EXERCISE INPUT:
* * * *
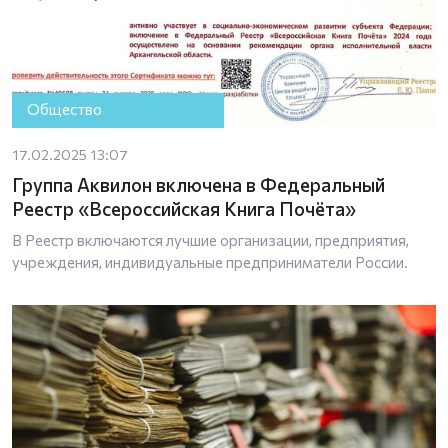
Общество
17.02.2025 13:07
Группа Аквилон включена в Федеральный
Реестр «Всероссийская Книга Почёта»
В Реестр включаются лучшие организации, предприятия,
учреждения, индивидуальные предприниматели России.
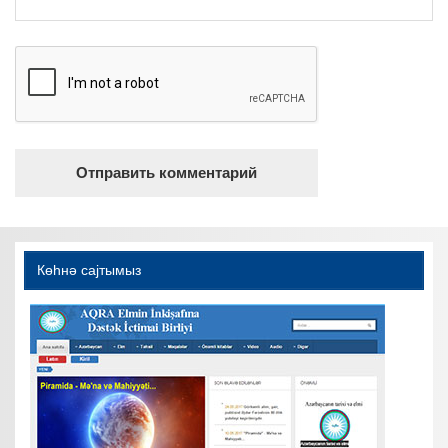
Көһнә саjтымыз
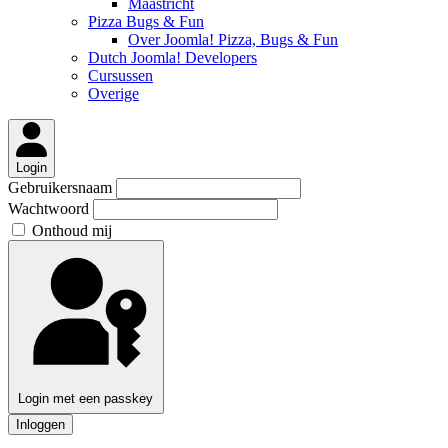
Maastricht
Pizza Bugs & Fun
Over Joomla! Pizza, Bugs & Fun
Dutch Joomla! Developers
Cursussen
Overige
Login
Gebruikersnaam
Wachtwoord
Onthoud mij
Login met een passkey
Inloggen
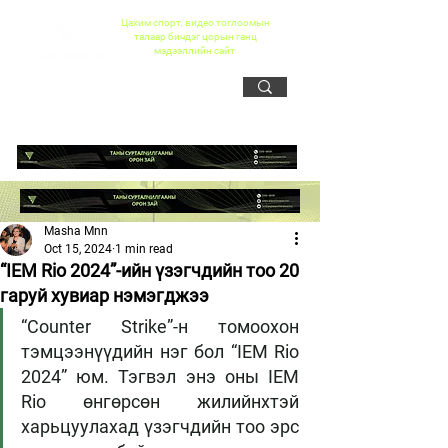
Цахим спорт, видео тоглоомын
талаар бичдэг цорын ганц
мэдээллийн сайт
Masha Mnn
Oct 15, 2024
1 min read
“IEM Rio 2024”-ийн үзэгчдийн тоо 20
гаруй хувиар нэмэгджээ
“Counter Strike”-н томоохон 
тэмцээнүүдийн нэг бол “IEM Rio 
2024” юм. Тэгвэл энэ оны IEM 
Rio өнгөрсөн жилийнхтэй 
харьцуулахад үзэгчдийн тоо эрс 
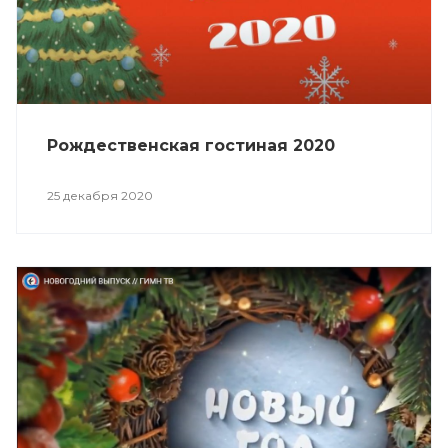
Рождественская гостиная 2020
25 декабря 2020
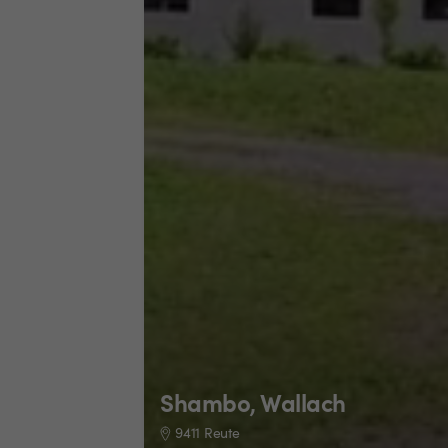
Shambo, Wallach
9411 Reute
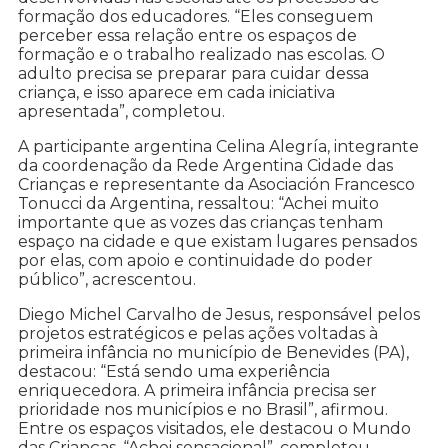
formação dos educadores. “Eles conseguem
perceber essa relação entre os espaços de
formação e o trabalho realizado nas escolas. O
adulto precisa se preparar para cuidar dessa
criança, e isso aparece em cada iniciativa
apresentada”, completou.
A participante argentina Celina Alegría, integrante
da coordenação da Rede Argentina Cidade das
Crianças e representante da Asociación Francesco
Tonucci da Argentina, ressaltou: “Achei muito
importante que as vozes das crianças tenham
espaço na cidade e que existam lugares pensados
por elas, com apoio e continuidade do poder
público”, acrescentou.
Diego Michel Carvalho de Jesus, responsável pelos
projetos estratégicos e pelas ações voltadas à
primeira infância no município de Benevides (PA),
destacou: “Está sendo uma experiência
enriquecedora. A primeira infância precisa ser
prioridade nos municípios e no Brasil”, afirmou.
Entre os espaços visitados, ele destacou o Mundo
das Crianças. “Achei sensacional”, completou.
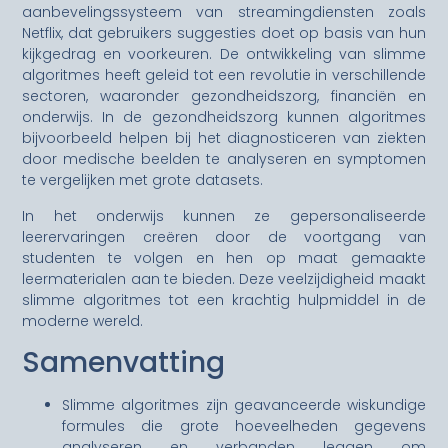
aanbevelingssysteem van streamingdiensten zoals
Netflix, dat gebruikers suggesties doet op basis van hun
kijkgedrag en voorkeuren. De ontwikkeling van slimme
algoritmes heeft geleid tot een revolutie in verschillende
sectoren, waaronder gezondheidszorg, financiën en
onderwijs. In de gezondheidszorg kunnen algoritmes
bijvoorbeeld helpen bij het diagnosticeren van ziekten
door medische beelden te analyseren en symptomen
te vergelijken met grote datasets.
In het onderwijs kunnen ze gepersonaliseerde
leerervaringen creëren door de voortgang van
studenten te volgen en hen op maat gemaakte
leermaterialen aan te bieden. Deze veelzijdigheid maakt
slimme algoritmes tot een krachtig hulpmiddel in de
moderne wereld.
Samenvatting
Slimme algoritmes zijn geavanceerde wiskundige
formules die grote hoeveelheden gegevens
analyseren en verbanden leggen om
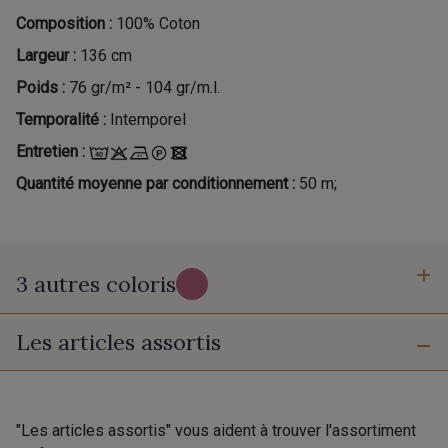
Composition :
100% Coton
Largeur :
136 cm
Poids :
76 gr/m² - 104 gr/m.l.
Temporalité :
Intemporel
Entretien :
Quantité moyenne par conditionnement :
50 m;
3 autres coloris
Les articles assortis
C - Albyzia
D - Multicolore
E - Burnt
"Les articles assortis" vous aident à trouver l'assortiment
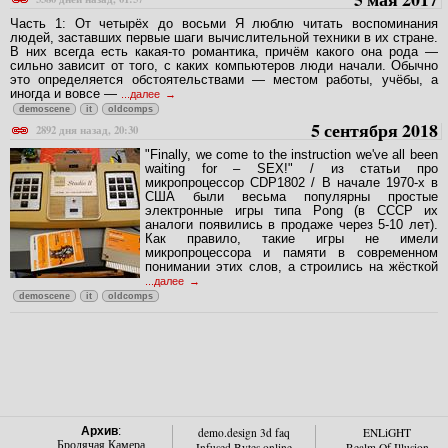
Часть 1: От четырёх до восьми Я люблю читать воспоминания
людей, заставших первые шаги вычислительной техники в их стране.
В них всегда есть какая-то романтика, причём какого она рода —
сильно зависит от того, с каких компьютеров люди начали. Обычно
это определяется обстоятельствами — местом работы, учёбы, а
иногда и вовсе —
...далее
demoscene
it
oldcomps
5 сентября 2018
2892 дня назад, 20:30
"Finally, we come to the instruction we've all been
waiting for – SEX!" / из статьи про
микропроцессор CDP1802 / В начале 1970-х в
США были весьма популярны простые
электронные игры типа Pong (в СССР их
аналоги появились в продаже через 5-10 лет).
Как правило, такие игры не имели
микропроцессора и памяти в современном
понимании этих слов, а строились на жёсткой
...далее
demoscene
it
oldcomps
Архив
:
demo.design 3d faq
ENLiGHT
Бродячая Камера
Infused Bytes online
Realm Of Illusion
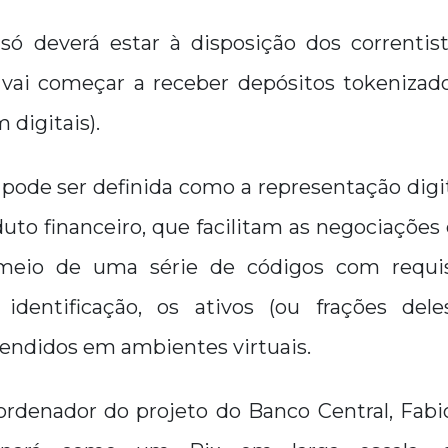
só deverá estar à disposição dos correntist
vai começar a receber depósitos tokenizados
 digitais).
 pode ser definida como a representação dig
uto financeiro, que facilitam as negociaçõe
 meio de uma série de códigos com requis
 identificação, os ativos (ou frações del
endidos em ambientes virtuais.
rdenador do projeto do Banco Central, Fabio 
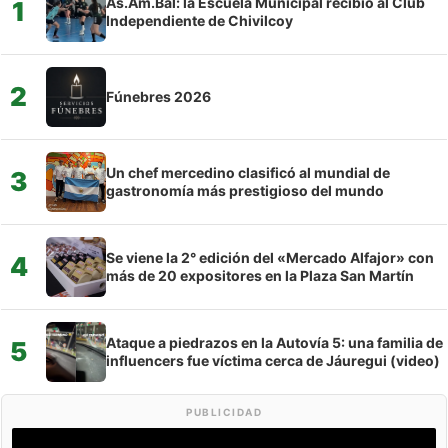
As.Am.Bal: la Escuela Municipal recibió al Club
1
Independiente de Chivilcoy
2
Fúnebres 2026
Un chef mercedino clasificó al mundial de
3
gastronomía más prestigioso del mundo
Se viene la 2° edición del «Mercado Alfajor» con
4
más de 20 expositores en la Plaza San Martín
Ataque a piedrazos en la Autovía 5: una familia de
5
influencers fue víctima cerca de Jáuregui (video)
PUBLICIDAD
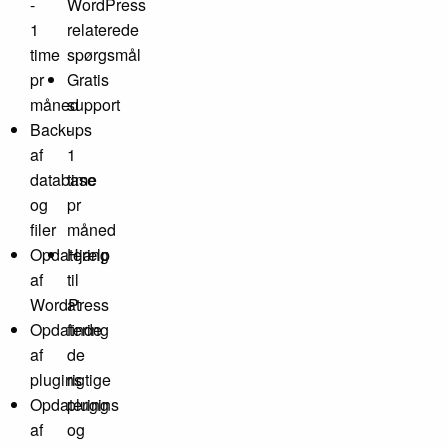
-
WordPress
1
relaterede
time
spørgsmål
pr
Gratis
måned
support
Backups
-
af
1
database
time
og
pr
filer
måned
Opdatering
Hjælp
af
til
WordPress
at
Opdatering
finde
af
de
plugins
rigtige
Opdatering
plugins
af
og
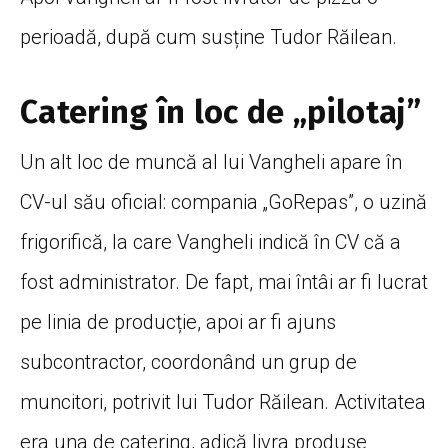
perioadă, după cum susține Tudor Răilean.
Catering în loc de „pilotaj”
Un alt loc de muncă al lui Vangheli apare în
CV-ul său oficial: compania „GoRepas”, o uzină
frigorifică, la care Vangheli indică în CV că a
fost administrator. De fapt, mai întâi ar fi lucrat
pe linia de producție, apoi ar fi ajuns
subcontractor, coordonând un grup de
muncitori, potrivit lui Tudor Răilean. Activitatea
era una de catering, adică livra produse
* * * *
EXERCISE: What are the lines of the data above that include the string "primeira"? Copy them.

OUTPUT FOR THIS TASK:
primeira infância no município de Benevides (PA),
enriquecedora. A primeira infância precisa ser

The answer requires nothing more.